Using a wide-angle lens with a small aperture (f16 to f32) would have given Weegee the depth of field to keep everything in focus. The light is coming from behind Weegee, directly down, and the effect of the wide-angle lens is to exagerate perspective. There is a lot of evidence of Weegee arranging images before taking the photo (even the suggestion he might have arranged crime scenes before the police arrived), but he wasn't a printer. The photograph scanned for this online exhibition was printed from Weegee's original negative by Sid Kaplan - Amber, together with Weegee's widow Wilma Wilcox, was involved in the process and we're happy to vouch for the authenticity of the photograph. The original negatives are now held by the International Center of Photography in New York, if you want to pursue your theory further.
can I get a copy of the Crowd at Coney island, 1940 photo? Is is available in a book or poster?

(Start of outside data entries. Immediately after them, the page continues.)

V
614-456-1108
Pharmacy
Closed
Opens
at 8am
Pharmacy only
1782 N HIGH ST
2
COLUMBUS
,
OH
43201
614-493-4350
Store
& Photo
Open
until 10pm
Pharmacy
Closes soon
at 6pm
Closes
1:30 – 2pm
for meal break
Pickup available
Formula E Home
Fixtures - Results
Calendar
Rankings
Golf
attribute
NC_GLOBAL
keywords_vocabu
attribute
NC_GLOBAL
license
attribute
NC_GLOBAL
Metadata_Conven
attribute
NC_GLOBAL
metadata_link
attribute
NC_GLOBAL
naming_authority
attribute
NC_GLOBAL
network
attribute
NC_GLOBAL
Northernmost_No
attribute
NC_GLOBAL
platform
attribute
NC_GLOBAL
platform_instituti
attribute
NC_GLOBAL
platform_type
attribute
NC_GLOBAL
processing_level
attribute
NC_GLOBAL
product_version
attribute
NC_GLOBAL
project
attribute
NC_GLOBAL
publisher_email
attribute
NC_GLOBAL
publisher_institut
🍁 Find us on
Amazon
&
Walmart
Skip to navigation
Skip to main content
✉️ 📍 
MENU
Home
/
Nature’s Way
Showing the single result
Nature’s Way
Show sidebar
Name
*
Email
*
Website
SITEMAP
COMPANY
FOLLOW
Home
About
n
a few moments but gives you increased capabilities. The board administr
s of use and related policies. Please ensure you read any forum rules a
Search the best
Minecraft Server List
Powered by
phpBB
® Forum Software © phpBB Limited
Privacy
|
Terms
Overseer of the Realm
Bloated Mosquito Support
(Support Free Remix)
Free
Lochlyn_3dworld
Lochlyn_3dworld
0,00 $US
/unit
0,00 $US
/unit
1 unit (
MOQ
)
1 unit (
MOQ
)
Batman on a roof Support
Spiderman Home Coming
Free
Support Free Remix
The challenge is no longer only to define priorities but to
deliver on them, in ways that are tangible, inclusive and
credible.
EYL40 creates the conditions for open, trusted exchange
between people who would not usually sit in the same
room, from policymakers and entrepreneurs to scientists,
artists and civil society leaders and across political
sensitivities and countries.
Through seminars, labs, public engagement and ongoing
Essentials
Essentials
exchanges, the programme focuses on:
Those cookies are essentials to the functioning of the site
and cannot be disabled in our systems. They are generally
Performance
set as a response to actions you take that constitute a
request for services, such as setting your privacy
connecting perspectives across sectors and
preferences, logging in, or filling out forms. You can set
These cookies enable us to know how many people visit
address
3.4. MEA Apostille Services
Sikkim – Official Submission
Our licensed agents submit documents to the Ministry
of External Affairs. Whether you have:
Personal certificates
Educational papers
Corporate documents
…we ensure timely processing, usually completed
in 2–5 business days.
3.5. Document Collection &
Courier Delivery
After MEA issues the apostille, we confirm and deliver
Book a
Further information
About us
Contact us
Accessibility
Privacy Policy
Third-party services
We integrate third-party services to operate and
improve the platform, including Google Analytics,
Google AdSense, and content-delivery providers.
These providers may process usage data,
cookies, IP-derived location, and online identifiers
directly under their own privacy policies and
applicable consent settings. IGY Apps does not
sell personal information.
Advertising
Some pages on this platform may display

We are currently working through our posters and from tomorrow (6.6.07) the poster of 'Crowd at Coney Island, 1940' will be available from the Amber Online Shop, price £5 plus p&p. The image is also included in Side's booklet on Weegee (similarly available from the Online Shop, £5 plus p&p). There are 13 Weegee A2 posters, originally developed for a calendar (12 months plus a cover). The image size is 360mm x 280mm.
With reference to the above comments about WeeGee, from 1924 to 1927 he WAS a printer for Acme Newspapers, He was also born Usher Fellig not Arthur, he only changed his name to this once landing in the USA.

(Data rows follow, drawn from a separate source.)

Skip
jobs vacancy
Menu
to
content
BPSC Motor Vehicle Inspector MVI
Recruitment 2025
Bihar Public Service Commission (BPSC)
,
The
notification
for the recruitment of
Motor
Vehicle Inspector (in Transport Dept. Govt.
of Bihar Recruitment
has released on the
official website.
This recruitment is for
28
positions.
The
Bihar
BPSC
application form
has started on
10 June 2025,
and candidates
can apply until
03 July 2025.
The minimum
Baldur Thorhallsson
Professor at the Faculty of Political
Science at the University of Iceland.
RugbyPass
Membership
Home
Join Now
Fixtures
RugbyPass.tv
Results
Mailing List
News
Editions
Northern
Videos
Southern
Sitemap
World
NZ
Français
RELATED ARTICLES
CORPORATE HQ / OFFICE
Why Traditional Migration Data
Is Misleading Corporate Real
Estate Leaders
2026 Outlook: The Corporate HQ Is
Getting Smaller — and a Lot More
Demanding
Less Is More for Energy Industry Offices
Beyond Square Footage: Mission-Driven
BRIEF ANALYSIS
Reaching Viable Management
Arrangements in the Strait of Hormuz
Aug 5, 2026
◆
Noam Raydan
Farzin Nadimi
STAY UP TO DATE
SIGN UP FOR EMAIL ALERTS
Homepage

We've been doing some research for a new exhibition of The Weegee Portfolio, which we are putting on at Side Gallery in October and as part of the process, Amber's Pat McCarthy went to New York to interview Sid Kaplan, who printed the portfolio in the early 1980s and printed this particular picture for Weegee in the 1960s. He also comments on Weegee as a printer.

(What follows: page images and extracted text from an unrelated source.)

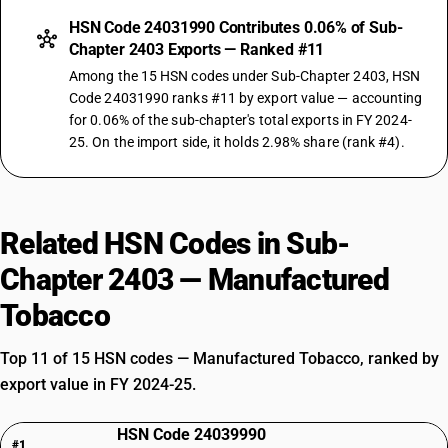
HSN Code 24031990 Contributes 0.06% of Sub-
Chapter 2403 Exports — Ranked #11
Among the 15 HSN codes under Sub-Chapter 2403, HSN
Code 24031990 ranks #11 by export value — accounting
for 0.06% of the sub-chapter's total exports in FY 2024-
25. On the import side, it holds 2.98% share (rank #4).
Related HSN Codes in Sub-
Chapter 2403 — Manufactured
Tobacco
Top 11 of 15 HSN codes — Manufactured Tobacco, ranked by
export value in FY 2024-25.
HSN Code 24039990
#1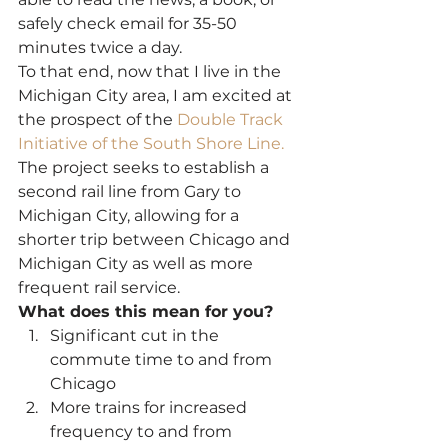
safely check email for 35-50 
minutes twice a day.
To that end, now that I live in the 
Michigan City area, I am excited at 
the prospect of the 
Double Track 
Initiative of the South Shore Line.
The project seeks to establish a 
second rail line from Gary to 
Michigan City, allowing for a 
shorter trip between Chicago and 
Michigan City as well as more 
frequent rail service.
What does this mean for you? 
Significant cut in the 
commute time to and from 
Chicago
More trains for increased 
frequency to and from 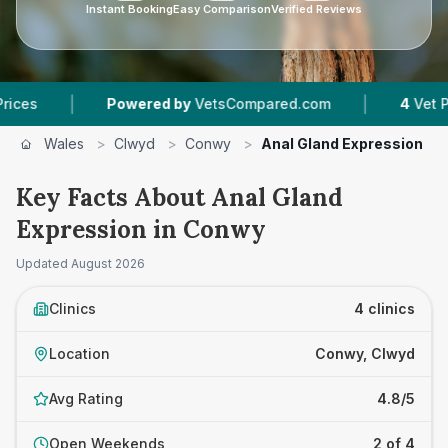
Instant Booking
Easy Comparison
Verified Reviews
|
Powered by
VetsCompared.com
4
Vet Practices Tr
Wales
>
Clwyd
>
Conwy
>
Anal Gland Expression
Key Facts About Anal Gland
Expression in Conwy
Updated
August 2026
Clinics
4 clinics
Location
Conwy, Clwyd
Avg Rating
4.8/5
Open Weekends
2 of 4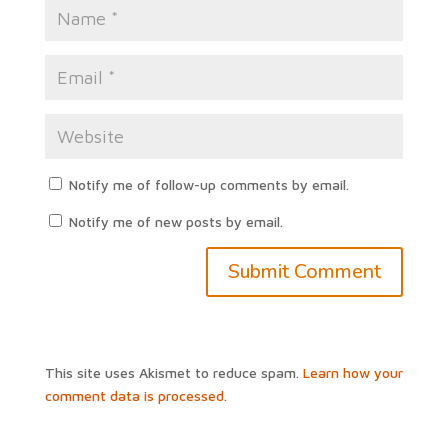
Notify me of follow-up comments by email.
Notify me of new posts by email.
This site uses Akismet to reduce spam.
Learn how your
comment data is processed.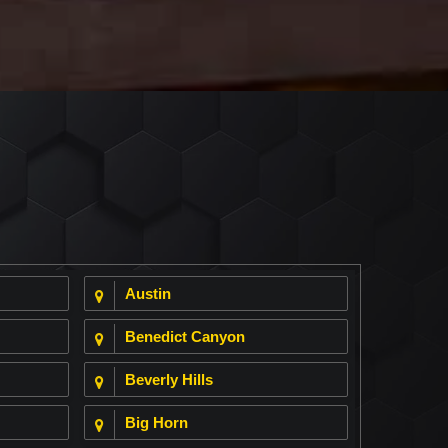
Austin
Benedict Canyon
Beverly Hills
Big Horn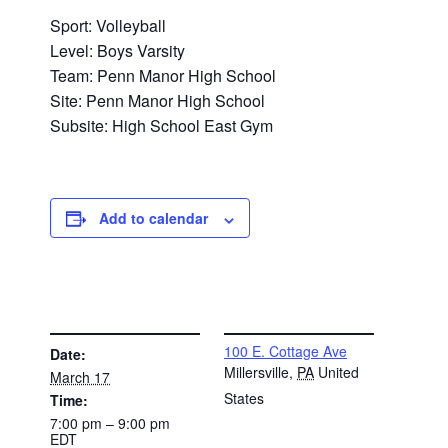
Sport: Volleyball
Level: Boys Varsity
Team: Penn Manor High School
Site: Penn Manor High School
Subsite: High School East Gym
Add to calendar
DETAILS
VENUE
100 E. Cottage Ave
Date:
Millersville
,
PA
United
March 17
States
Time:
7:00 pm – 9:00 pm
EDT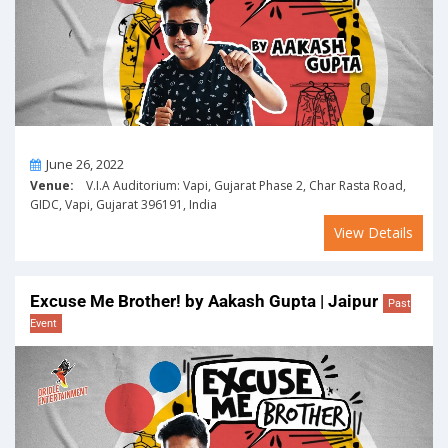
On
June 26, 2022
Venue:
V.I.A Auditorium: Vapi, Gujarat Phase 2, Char Rasta Road,
GIDC, Vapi, Gujarat 396191, India
View Details
Excuse Me Brother! by Aakash Gupta | Jaipur
Past
Event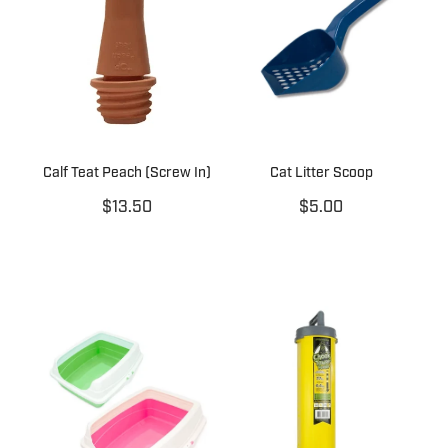
Calf Teat Peach (Screw In)
Cat Litter Scoop
$13.50
$5.00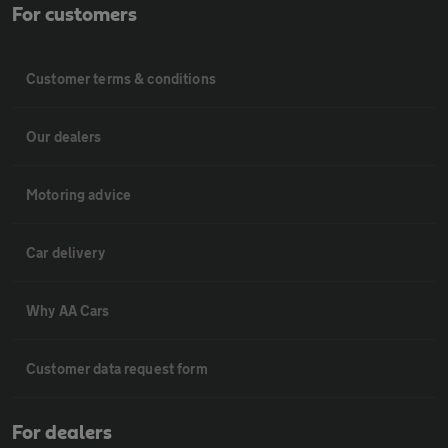
For customers
Customer terms & conditions
Our dealers
Motoring advice
Car delivery
Why AA Cars
Customer data request form
For dealers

Working in a New York photo lab, before he set up his own operation, he remembers: ''The lab was doing an exhibition for Expo 67, in Montreal, and Weegee had a couple of prints in it. We needed the negative, so he came up to the lab personally. There was the Coney Island negative and then there was the kid looking down on the fire escape. I forgot the third one, but, of course, Weegee said, ‘Be careful of these negatives!’ And with the kid looking down on the fire escape, there was an area in the frame that he would have cropped anyway and was gonna be cropped in the exhibition, and he just took a regular pen and wrote his name right on it and I’m thinking, ‘God, that’s a little bit sacrilegious!' And he was going to do it with the Coney Island negative, but he said, ‘Be careful of losing it, because I can’t crop anything off it.’''
Asked about the theory that the Coney Island picture was a montage, he commented: "Well, no. If you see the original negative, there were spots of sun. What we had to do, to make all the people from corner to corner look even, was a lot of burning and dodging, so some of the dark areas might be a little bit lighter than it should be and some of the bright areas to make it balanced had to be burnt down a little bit more than it should have."
Talking about Weegee's ability as a printer, he said: "Weegee knew how to make a good print for reproduction. He spent a lot of years in the darkroom making pictures for reproduction. Meaning he wasn’t thinking how much the print itself looked, he was already thinking of what it’s going to look like when the newspaper screen hits it. He knew how certain things you can’t make so light, or too dark, because the ink would do something bad to it. So if you look at a lot of his prints, especially night pictures where you could say, Well, it looks too grey, he could have made it darker. That’s true. It’s not a beautiful print in the exhibition sense, but when that newspaper screen and ink hits it, it looked perfect. We’d looked at a lot of his photographs of the same negative. No two prints were ever the same. No two crops were ever the same."
Tilting the lensboard on a SpeedGraphic press camera will allow you to easily get everyone in this image in focus at the same time.